» Instructions for the task: Across the entries that follow, work out the number of lines containing the string "THÉP", and state it alone.

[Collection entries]
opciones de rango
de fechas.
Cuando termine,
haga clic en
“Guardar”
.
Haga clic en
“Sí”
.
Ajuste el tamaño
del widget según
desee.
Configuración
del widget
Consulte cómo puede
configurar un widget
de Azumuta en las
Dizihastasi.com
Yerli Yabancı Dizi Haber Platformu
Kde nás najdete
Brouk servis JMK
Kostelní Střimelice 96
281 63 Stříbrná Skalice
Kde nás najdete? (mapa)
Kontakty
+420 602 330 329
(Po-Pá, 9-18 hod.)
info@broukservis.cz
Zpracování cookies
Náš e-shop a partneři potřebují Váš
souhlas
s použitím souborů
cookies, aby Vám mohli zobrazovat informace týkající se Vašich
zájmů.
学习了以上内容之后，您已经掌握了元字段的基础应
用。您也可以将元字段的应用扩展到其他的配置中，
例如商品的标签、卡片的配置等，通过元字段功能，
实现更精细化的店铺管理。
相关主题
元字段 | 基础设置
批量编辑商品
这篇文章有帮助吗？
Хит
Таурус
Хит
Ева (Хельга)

==

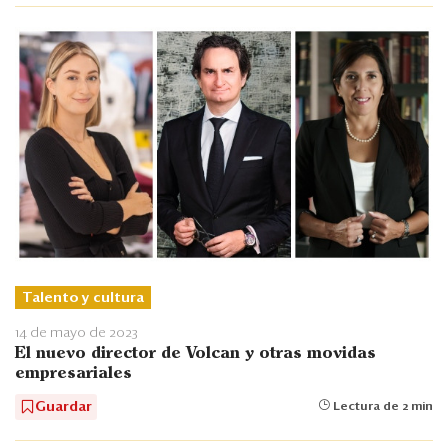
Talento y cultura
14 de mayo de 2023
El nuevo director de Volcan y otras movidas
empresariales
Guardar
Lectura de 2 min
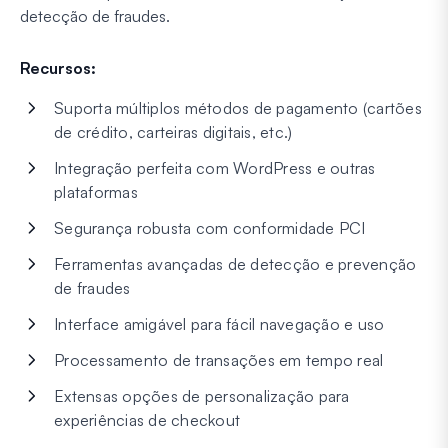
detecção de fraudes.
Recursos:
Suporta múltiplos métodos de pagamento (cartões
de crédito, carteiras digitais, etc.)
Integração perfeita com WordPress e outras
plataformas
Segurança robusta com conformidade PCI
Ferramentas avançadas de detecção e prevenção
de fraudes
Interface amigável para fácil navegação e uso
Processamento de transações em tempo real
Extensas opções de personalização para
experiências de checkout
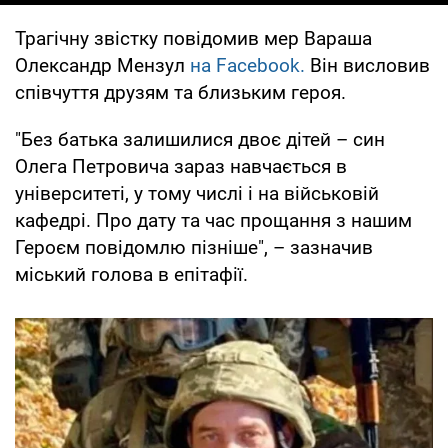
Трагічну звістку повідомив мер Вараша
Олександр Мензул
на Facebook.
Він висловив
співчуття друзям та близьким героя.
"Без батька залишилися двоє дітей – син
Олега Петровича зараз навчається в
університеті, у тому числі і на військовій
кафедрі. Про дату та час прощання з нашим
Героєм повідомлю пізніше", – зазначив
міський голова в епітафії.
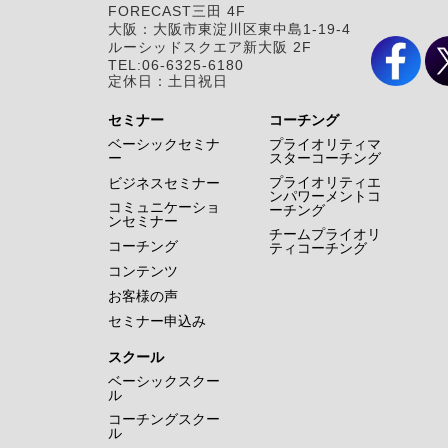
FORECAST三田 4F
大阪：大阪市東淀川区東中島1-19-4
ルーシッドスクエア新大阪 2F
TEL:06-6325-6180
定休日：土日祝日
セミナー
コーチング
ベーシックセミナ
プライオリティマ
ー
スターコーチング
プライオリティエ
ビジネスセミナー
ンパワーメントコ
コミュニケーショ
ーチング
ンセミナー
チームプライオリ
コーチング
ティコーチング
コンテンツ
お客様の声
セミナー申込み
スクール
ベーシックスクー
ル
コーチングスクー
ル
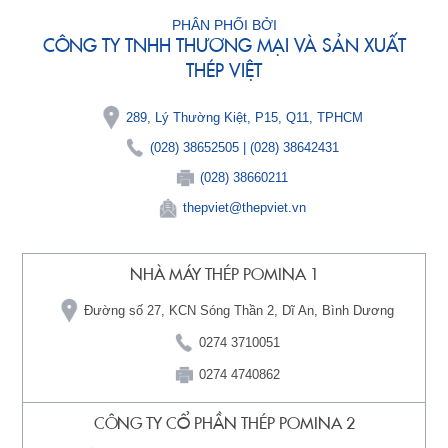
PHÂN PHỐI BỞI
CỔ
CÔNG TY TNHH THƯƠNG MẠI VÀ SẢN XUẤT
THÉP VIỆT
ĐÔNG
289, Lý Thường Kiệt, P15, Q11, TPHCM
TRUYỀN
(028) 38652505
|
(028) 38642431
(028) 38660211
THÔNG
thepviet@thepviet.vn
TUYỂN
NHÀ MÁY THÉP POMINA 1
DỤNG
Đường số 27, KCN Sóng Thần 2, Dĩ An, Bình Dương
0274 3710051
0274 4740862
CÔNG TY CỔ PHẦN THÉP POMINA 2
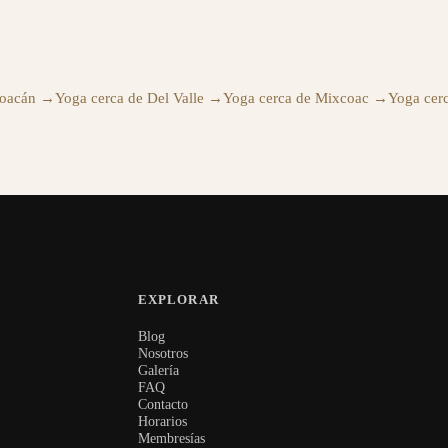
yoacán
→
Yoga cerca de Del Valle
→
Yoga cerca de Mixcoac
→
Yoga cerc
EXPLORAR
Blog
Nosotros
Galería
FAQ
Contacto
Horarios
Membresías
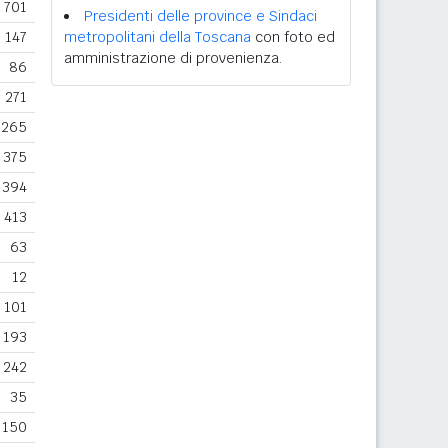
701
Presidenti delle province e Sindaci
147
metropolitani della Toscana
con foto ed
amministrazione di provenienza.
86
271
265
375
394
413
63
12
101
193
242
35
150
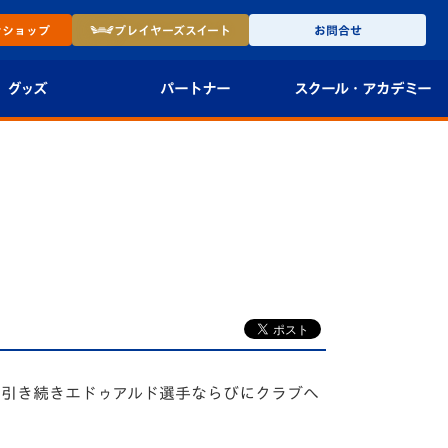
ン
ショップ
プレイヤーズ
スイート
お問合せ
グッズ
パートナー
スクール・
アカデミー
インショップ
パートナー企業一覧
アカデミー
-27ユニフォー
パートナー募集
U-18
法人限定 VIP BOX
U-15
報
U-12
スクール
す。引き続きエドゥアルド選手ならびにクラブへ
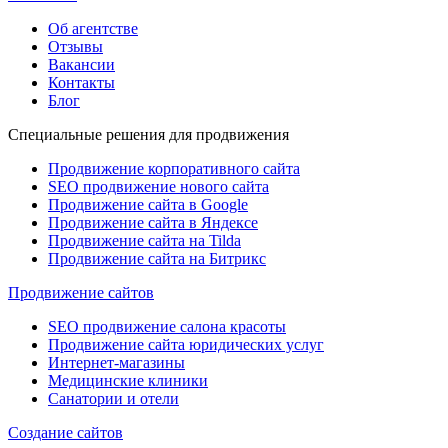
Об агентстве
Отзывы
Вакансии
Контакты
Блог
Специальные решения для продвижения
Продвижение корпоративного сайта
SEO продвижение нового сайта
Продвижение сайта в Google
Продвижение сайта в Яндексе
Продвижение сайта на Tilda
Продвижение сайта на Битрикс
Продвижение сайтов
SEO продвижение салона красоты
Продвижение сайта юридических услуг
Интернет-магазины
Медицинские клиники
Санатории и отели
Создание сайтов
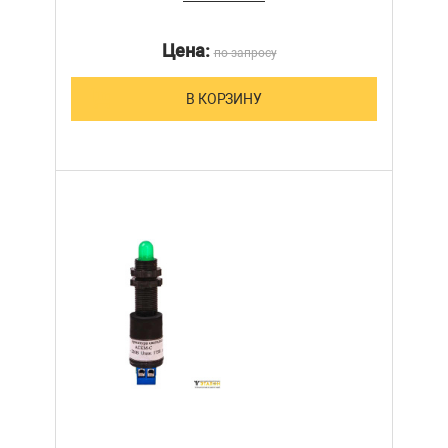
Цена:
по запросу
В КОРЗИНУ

» Solution to the exercise: 3